Anotação de Responsabilidade Técnica, a ART, é um instrumento para que a sociedade se proteja contra a impunidade e diluição de responsabilidades. A declaração do exercício deste ou daquele profissional, aceita pelo CREA, define "a priori" a responsabilidade civil e criminal pela execução de projetos, obras e serviços.

A comunidade de engenharia tem pleiteado, de forma ininterrupta, que na contratação de serviços, obras e projetos de engenharia deva ser considerado não só preço mas, principalmente, qualificação. É no CREA que está arquivado e salvaguardado, com o devido reconhecimento, o acervo técnico, que é a garantia da qualificação técnica.

Estas são as razões principais que sustentam a necessidade de um conselho de profissionais que se reúnem de forma democrática para se autorregulamentarem e fiscalizarem, em benefício da sociedade, o exercício qualificado e ético da profissão.

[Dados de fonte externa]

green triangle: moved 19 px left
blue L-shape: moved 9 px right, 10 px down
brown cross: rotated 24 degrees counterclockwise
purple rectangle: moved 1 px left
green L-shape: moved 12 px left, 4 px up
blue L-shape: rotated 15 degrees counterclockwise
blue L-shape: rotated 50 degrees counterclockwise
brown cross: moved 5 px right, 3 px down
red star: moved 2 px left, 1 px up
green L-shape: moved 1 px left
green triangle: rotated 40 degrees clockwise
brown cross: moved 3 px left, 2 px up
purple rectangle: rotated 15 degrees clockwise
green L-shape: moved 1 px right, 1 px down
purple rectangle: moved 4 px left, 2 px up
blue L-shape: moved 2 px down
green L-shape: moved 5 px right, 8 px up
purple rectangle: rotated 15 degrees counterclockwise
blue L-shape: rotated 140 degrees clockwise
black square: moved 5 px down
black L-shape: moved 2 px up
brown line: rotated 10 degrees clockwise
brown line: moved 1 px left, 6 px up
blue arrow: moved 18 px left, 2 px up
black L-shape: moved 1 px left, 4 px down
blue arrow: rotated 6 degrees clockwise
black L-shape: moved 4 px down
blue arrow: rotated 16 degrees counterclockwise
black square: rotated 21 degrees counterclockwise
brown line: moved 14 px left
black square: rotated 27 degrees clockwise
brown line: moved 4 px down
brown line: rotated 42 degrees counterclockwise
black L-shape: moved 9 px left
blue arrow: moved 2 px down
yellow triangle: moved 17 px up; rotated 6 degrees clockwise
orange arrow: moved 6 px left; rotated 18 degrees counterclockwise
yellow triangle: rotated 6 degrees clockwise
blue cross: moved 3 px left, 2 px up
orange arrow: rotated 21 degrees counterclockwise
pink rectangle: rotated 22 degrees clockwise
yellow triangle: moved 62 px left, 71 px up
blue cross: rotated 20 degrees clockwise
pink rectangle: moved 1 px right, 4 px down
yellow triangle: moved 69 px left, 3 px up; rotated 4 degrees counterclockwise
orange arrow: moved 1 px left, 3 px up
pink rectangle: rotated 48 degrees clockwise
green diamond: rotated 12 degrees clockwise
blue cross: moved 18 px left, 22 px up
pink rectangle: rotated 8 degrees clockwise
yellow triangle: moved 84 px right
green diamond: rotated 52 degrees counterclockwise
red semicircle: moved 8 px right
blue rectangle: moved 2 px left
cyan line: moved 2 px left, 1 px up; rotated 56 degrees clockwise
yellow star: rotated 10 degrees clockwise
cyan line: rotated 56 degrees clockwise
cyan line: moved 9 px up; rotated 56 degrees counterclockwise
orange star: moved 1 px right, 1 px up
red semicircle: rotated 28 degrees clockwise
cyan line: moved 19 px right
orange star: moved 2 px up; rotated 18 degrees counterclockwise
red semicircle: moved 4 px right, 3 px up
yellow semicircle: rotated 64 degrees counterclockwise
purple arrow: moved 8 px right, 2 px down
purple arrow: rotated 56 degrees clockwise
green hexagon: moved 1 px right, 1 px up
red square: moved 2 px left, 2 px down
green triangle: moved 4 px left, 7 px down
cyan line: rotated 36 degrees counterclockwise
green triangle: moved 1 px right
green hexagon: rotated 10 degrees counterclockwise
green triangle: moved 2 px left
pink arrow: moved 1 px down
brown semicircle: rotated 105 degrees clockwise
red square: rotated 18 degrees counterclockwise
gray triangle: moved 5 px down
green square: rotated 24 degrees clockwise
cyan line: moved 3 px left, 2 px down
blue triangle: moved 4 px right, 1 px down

O CREA, reconhecemos, tem desafios que precisam ser enfrentados e sanados. O principal deles é concentrar na atividade-fim e esvaziar a atividade-meio, além de buscarmos ter anuidades e taxas mais acessíveis. Mas ao advogar a fim dos Conselhos, em última análise, está se propondo não a desregulamentação, mas sim que esta fique a cargo de burocratas em instâncias distantes dos engenheiros, e com certeza, com soluções autoritárias e equivocadas.

O CREA, por ser de todos os engenheiros, com representação de todas as entidades representativas da engenharia, deve na garantia do exercício da profissão participar ativamente do debate dos rumos do desenvolvimento do pais. Afinal os engenheiros são os agentes mais ativos nos projetos e soluções para os grandes gargalos na infraestrutura, saneamento, déficits habitacionais e grandes plantas industriais.

Precisamos tornar o CREA mais eficiente, mais democrático e mais próximo dos anseios da sociedade. A desregulamentação é uma ideia equivocada, pois não existe vácuo na política. Na falta do CREA outro órgão surgirá, e muito provavelmente sem a presença dos engenheiros, por iniciativa tecnocrática e burocrática e nada democrática.

Como diria João Saldanha, referência de Fernández y Fernández, “Importante é não jogar a criança fora junto com a água suja e a bacia”.